At the wars end, when they were finally allowed to go home, what happened to the three women and their children, with no home to go to, where did they finally settle and call home?

Going home was traumatic – they each lost large numbers of their immediate families their homes and possessions had been stolen from them so they had no money and nobody to support them. Rachel ended up in America after a few years in Israel, Priska returned to her home country – now Slovakia – and stayed there until she died, and Anka came to live in Cardiff, UK. Rachel and Anka remarried and all made new lives for themselves and all lived to a ripe old age.

We have been talking about Priska, Rachel and Anka and there newborn babies but what happened to their husbands. Did any of them survive the concentration camps?

Sadly, all three husbands were murdered by the Nazis and each almost at the end of the war having suffered great privation in ghettos and concentration camps.
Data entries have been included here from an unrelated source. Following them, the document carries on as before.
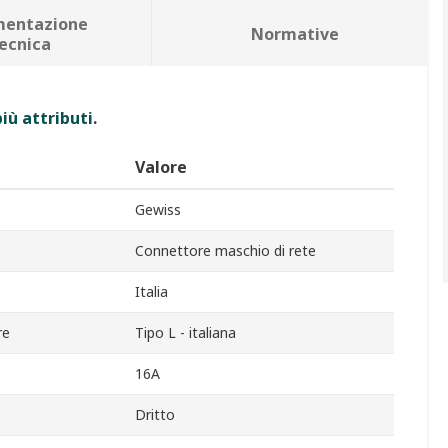
entazione
Normative
ecnica
iù attributi.
Valore
Gewiss
Connettore maschio di rete
Italia
re
Tipo L - italiana
16A
Dritto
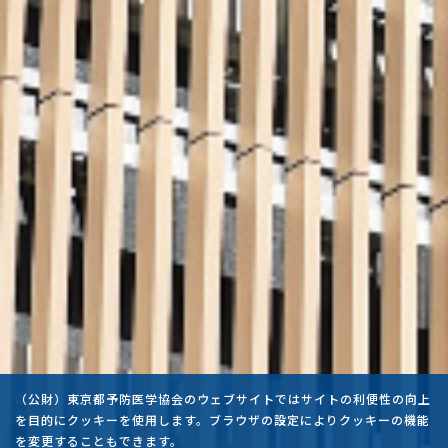
（公財）東京都予防医学協会のウェブサイトではサイトの利便性の向上
を目的にクッキーを使用します。ブラウザの設定によりクッキーの機能
を変更することもできます。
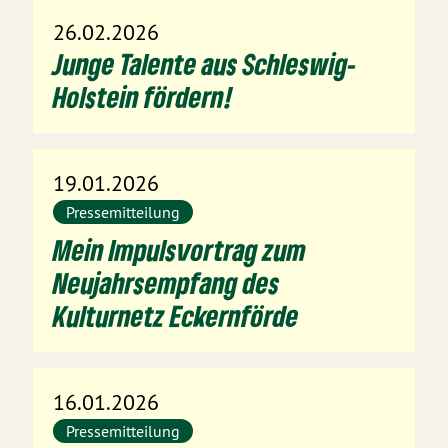
26.02.2026
Junge Talente aus Schleswig-
Holstein fördern!
19.01.2026
Pressemitteilung
Mein Impulsvortrag zum
Neujahrsempfang des
Kulturnetz Eckernförde
16.01.2026
Pressemitteilung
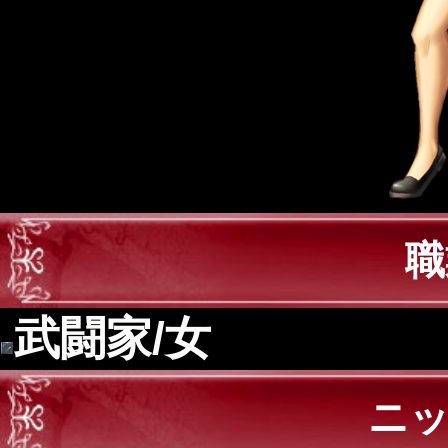
職
武闘家/女
ニ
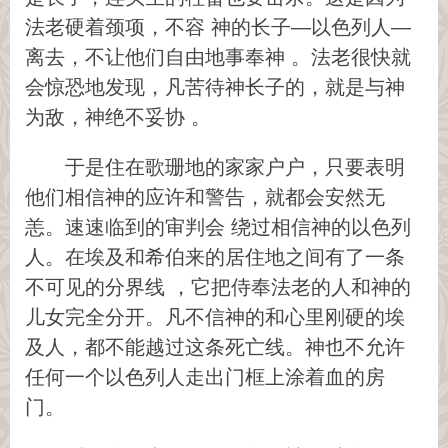
法老硬着颈项，不容 神的长子—以色列人—
离去，不让他们自由地事奉神 。法老很快就
会惊恐地发现，凡苦待神长子的，就是与神
为敌，神绝不妥协 。
于是住在歌珊地的家家户户，只要表明
他们相信神的应许和警告，就都会安然无
恙。速速临到的审判会 绕过相信神的以色列
人。在埃及和希伯来的居住地之间有了一条
不可见的分界线 ，它把侍奉法老的人和神的
儿女完全分开。凡不信神的和心里刚硬的埃
及人，都不能越过这条死亡线。神也不允许
任何一个以色列人走出门框上涂着血的房
门。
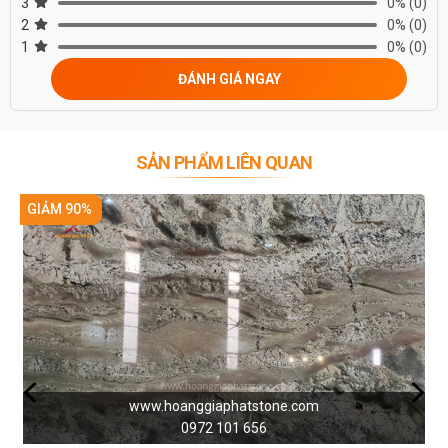
3
0%
(0)
2
0%
(0)
1
0%
(0)
ĐÁNH GIÁ NGAY
SẢN PHẨM LIÊN QUAN
GIẢM 90%
www.hoanggiaphatstone.com
0972 101 656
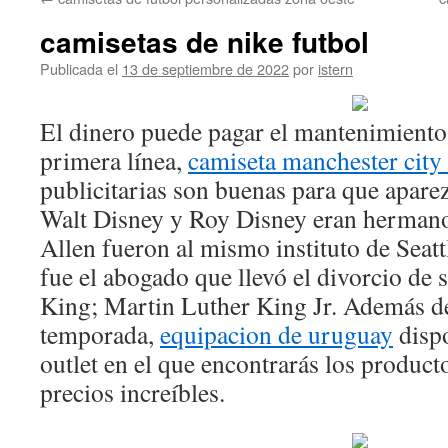
contenido
camisetas de nike futbol
Publicada el
13 de septiembre de 2022
por
istern
El dinero puede pagar el mantenimiento
primera línea,
camiseta manchester city
publicitarias son buenas para que aparez
Walt Disney y Roy Disney eran hermanos
Allen fueron al mismo instituto de Seat
fue el abogado que llevó el divorcio de 
King; Martin Luther King Jr. Además de
temporada,
equipacion de uruguay
disp
outlet en el que encontrarás los product
precios increíbles.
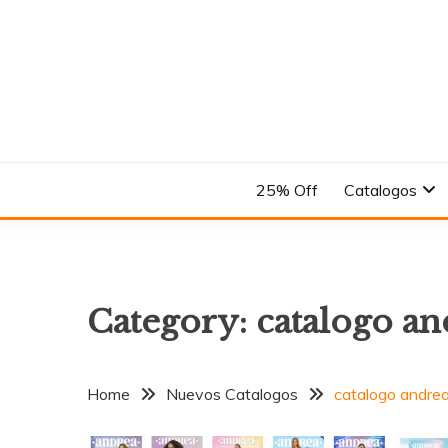
Skip
to
content
En el Nombre del Diseño
ANDREA
25% Off
Catalogos
Category:
catalogo an
Home
Nuevos Catalogos
catalogo andrea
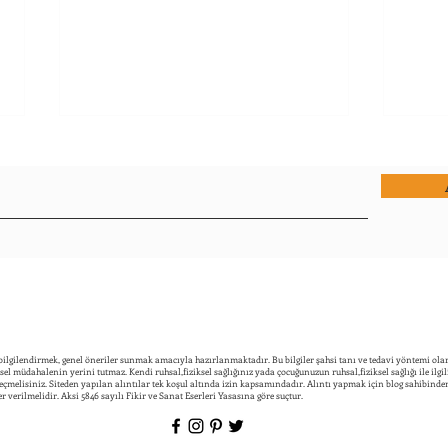
Çocu
Çalışma Belleği Etkinlikleri:
Zama
Çocuklarda Hafızayı ve Dikkati
Güçlendiren Eğlenceli
 bilgilendirmek, genel öneriler sunmak amacıyla hazırlanmaktadır. Bu bilgiler şahsi tanı ve tedavi yöntemi ola
imsel müdahalenin yerini tutmaz. Kendi ruhsal,fiziksel sağlığınız yada çocuğunuzun ruhsal,fiziksel sağlığı ile ilgi
Çalışmalar
melisiniz. Siteden yapılan alıntılar tek koşul altında izin kapsamındadır. Alıntı yapmak için blog sahibinden 
er verilmelidir. Aksi 5846 sayılı Fikir ve Sanat Eserleri Yasasına göre suçtur.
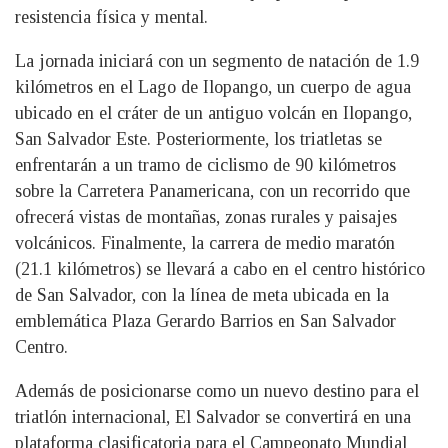
resistencia física y mental.
La jornada iniciará con un segmento de natación de 1.9
kilómetros en el Lago de Ilopango, un cuerpo de agua
ubicado en el cráter de un antiguo volcán en Ilopango,
San Salvador Este. Posteriormente, los triatletas se
enfrentarán a un tramo de ciclismo de 90 kilómetros
sobre la Carretera Panamericana, con un recorrido que
ofrecerá vistas de montañas, zonas rurales y paisajes
volcánicos. Finalmente, la carrera de medio maratón
(21.1 kilómetros) se llevará a cabo en el centro histórico
de San Salvador, con la línea de meta ubicada en la
emblemática Plaza Gerardo Barrios en San Salvador
Centro.
Además de posicionarse como un nuevo destino para el
triatlón internacional, El Salvador se convertirá en una
plataforma clasificatoria para el Campeonato Mundial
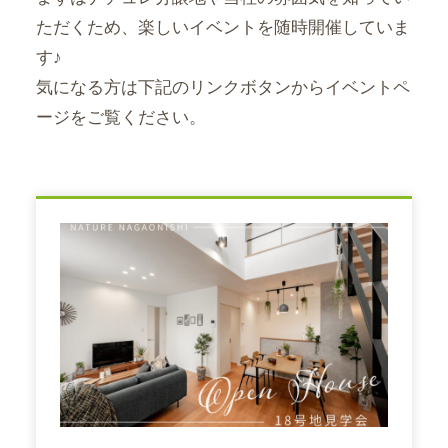
ただくため、楽しいイベントを随時開催していま
す♪
気になる方は下記のリンクボタンからイベントペ
ージをご覧ください。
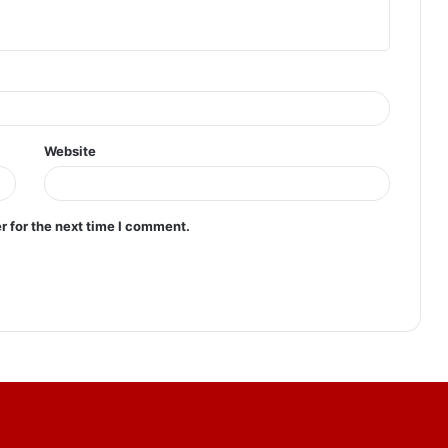
Website
r for the next time I comment.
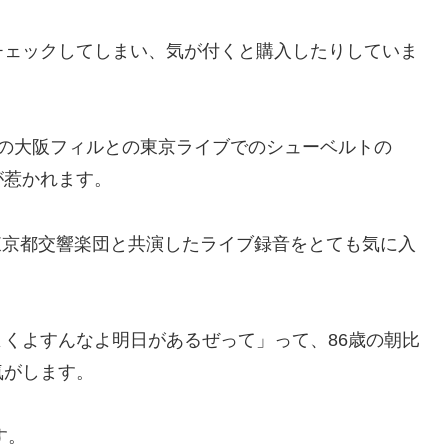
チェックしてしまい、気が付くと購入したりしていま
年7月の大阪フィルとの東京ライブでのシューベルトの
が惹かれます。
に東京都交響楽団と共演したライブ録音をとても気に入
くよすんなよ明日があるぜって」って、86歳の朝比
気がします。
す。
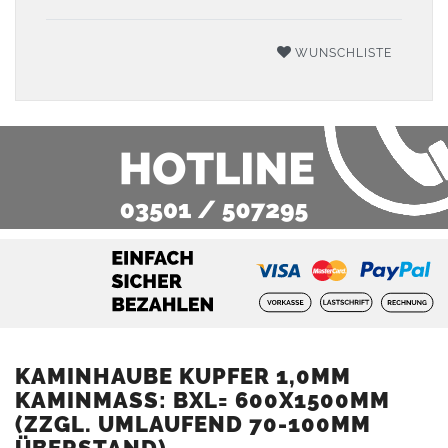
WUNSCHLISTE
KAMINHAUBE KUPFER 1,0MM
KAMINMASS: BXL= 600X1500MM (
ZZGL. UMLAUFEND 70-100MM Ü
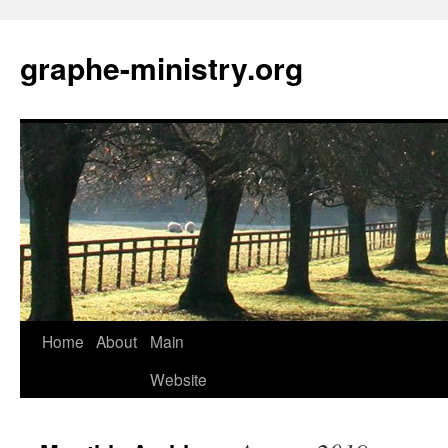
Skip
to
graphe-ministry.org
content
Home
About
Main
Website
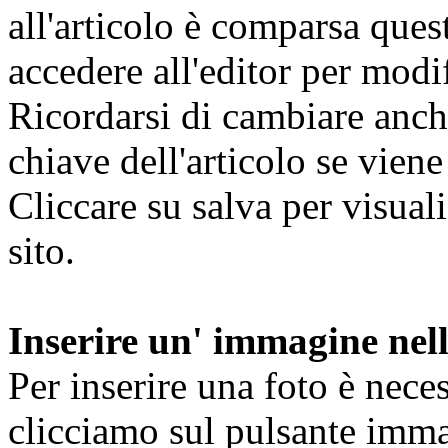
all'articolo è comparsa ques
accedere all'editor per modi
Ricordarsi di cambiare anche
chiave dell'articolo se vien
Cliccare su salva per visuali
sito.
Inserire un' immagine nell
Per inserire una foto è neces
clicciamo sul pulsante immag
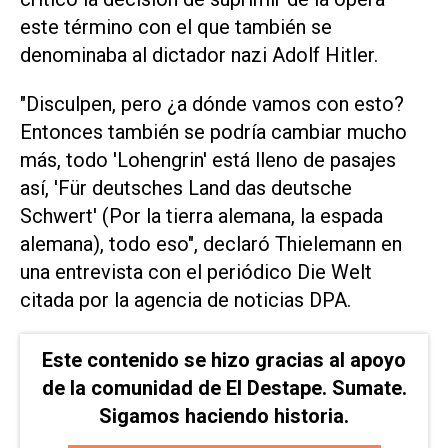
este término con el que también se
denominaba al dictador nazi Adolf Hitler.
"Disculpen, pero ¿a dónde vamos con esto?
Entonces también se podría cambiar mucho
más, todo 'Lohengrin' está lleno de pasajes
así, 'Für deutsches Land das deutsche
Schwert' (Por la tierra alemana, la espada
alemana), todo eso", declaró Thielemann en
una entrevista con el periódico Die Welt
citada por la agencia de noticias DPA.
Este contenido se hizo gracias al apoyo
de la comunidad de El Destape. Sumate.
Sigamos haciendo historia.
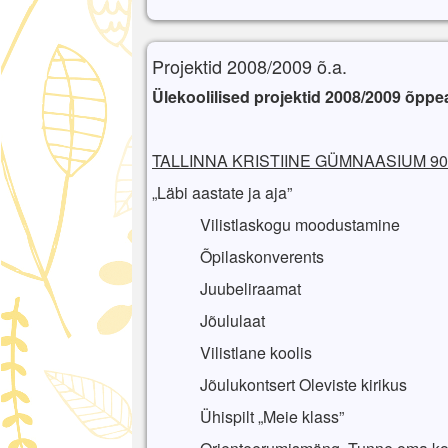
Projektid 2008/2009 õ.a.
Ülekoolilised projektid 2008/2009 õppe
TALLINNA KRISTIINE GÜMNAASIUM 90
„Läbi aastate ja aja”
Vilistlaskogu moodustamine
Õpilaskonverents
Juubeliraamat
Jõululaat
Vilistlane koolis
Jõulukontsert Oleviste kirikus
Ühispilt „Meie klass”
It was my dream to be able to find out precisely what happened to each of them and where they might be buried but I soon discovered the problem that so many survivors faced which was that it is likely that nobody wil ever know.

As the three children grew older did their mothers confide in them as to how and where they were born?

Each of them grew up knowing that their fathers were killed during the war. Many of their schoolfriends had also lost parents and grandparents in the war so it didn’t seem that unusual. Mark’s mother told him he had been born on a train and he assumed it was a regular passenger train until he discovered the terrible truth later. None of them discovered the full horror until they were teenagers and mothers fed them snippets of information over the years.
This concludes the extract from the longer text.